Mongabay.co.id

Banjir Bandang Sentani 89 Tewas, Ribuan Mengungsi, Apa Penyebab Bencana?

Banjir bandang di Sentani. Foto: BNPB

 

 

 

 

Banjir bandang dan longsor menghantam Kota Sentani dan Kota Jayapura, Papua, pada Sabtu (6/3/19), malam, menimbulkan korban jiwa dan harta benda. Data sementara sampai Selasa pagi (19/3/19), Posko Induk Tanggap Darurat mencatat, korban meninggal dunia 89 orang, sebanyak 82 korban karena banjir bandang di Sentani, Kabupaten Jayapura, dan tujuh orang meninggal terkena tanah longsor di Ampera, Kota Jayapura.

Apa penyebabnya? Badan Nasional Penanggulangan Bencana (BNPB) menyebut, penyebab banjir bandang karena kejadian alam dan ulah manusia. BNPB merinci, curah hujan ekstrem 248,5 milimeter per detik selama tujuh jam dari pukul 17.00, salah satu penyebab.

“Penyebab lain, topografi bagian hulu Pegunungan Cycloop, memang agak curam dan curam. Sedangkan bagian hilir lebih datar dan landai.
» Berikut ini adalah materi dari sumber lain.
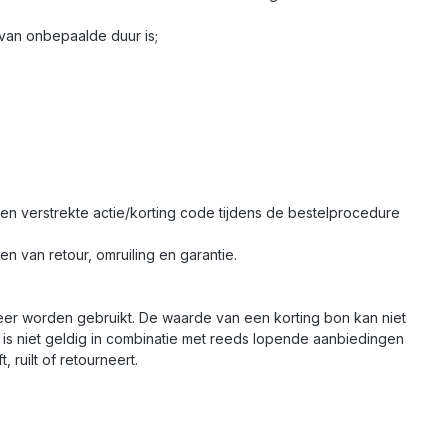
van onbepaalde duur is;
n verstrekte actie/korting code tijdens de bestelprocedure
en van retour, omruiling en garantie.
eer worden gebruikt. De waarde van een korting bon kan niet
 is niet geldig in combinatie met reeds lopende aanbiedingen
 ruilt of retourneert.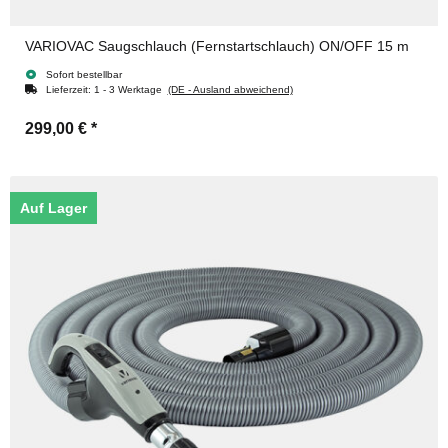
VARIOVAC Saugschlauch (Fernstartschlauch) ON/OFF 15 m
Sofort bestellbar
Lieferzeit:
1 - 3 Werktage
(DE - Ausland abweichend)
299,00 €
*
Auf Lager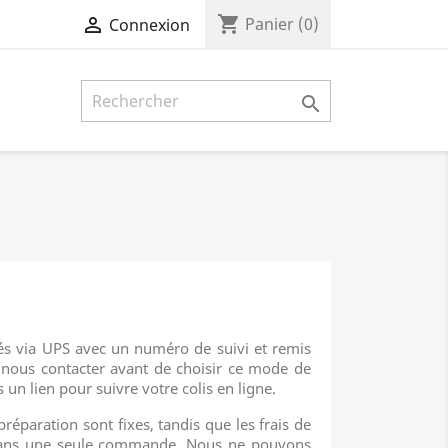
shopping_cart

Panier
(0)
Connexion

iés via UPS avec un numéro de suivi et remis
z nous contacter avant de choisir ce mode de
 un lien pour suivre votre colis en ligne.
préparation sont fixes, tandis que les frais de
s dans une seule commande. Nous ne pouvons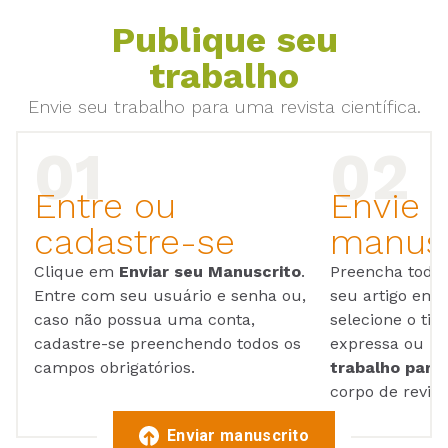
Publique seu
trabalho
Envie seu trabalho para uma revista científica.
Entre ou
Envie 
cadastre-se
manusc
Clique em
Enviar seu Manuscrito
.
Preencha todos
Entre com seu usuário e senha ou,
seu artigo em
caso não possua uma conta,
selecione o tip
cadastre-se preenchendo todos os
expressa ou ul
campos obrigatórios.
trabalho para 
corpo de reviso
Enviar manuscrito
Batuan penyusun di hulu juga batuan remah yang mudah kena erosi,” kata Sutopo Purwo Nugroho, Kepala Pusdatin Humas BNPB.

Baca juga: Ketika Banjir Bandang di Sentani Tewaskan Puluhan Orang

Kemudian, katanya, ada longsor sebagai proses alami di wilayah timur Sentani, membentuk bendung alam, lalu jebol ketika hutan ekstrem.

Lokasi titik banjir, di sembilan kelurahan, merupakan dataran aluvial dan berdekatan dengan lereng kaki, hingga secara geomorfologis merupakan sistem lahan yang tergenang.

Sutopo menegaskan, faktor alam ini bukan penyebab tunggal banjir bandang. Ada ulah manusia merusak hutan. Kerusakan hutan itu, katanya, antara lain karena, penggunaan lahan pemukiman dan pertanian lahan kering campur pada daerah tangkapan air banjir seluas 2.145 hektar. Juga penebangan pohon untuk buka lahan, perumahan dan keperluan kayu serta ada tambang galian C.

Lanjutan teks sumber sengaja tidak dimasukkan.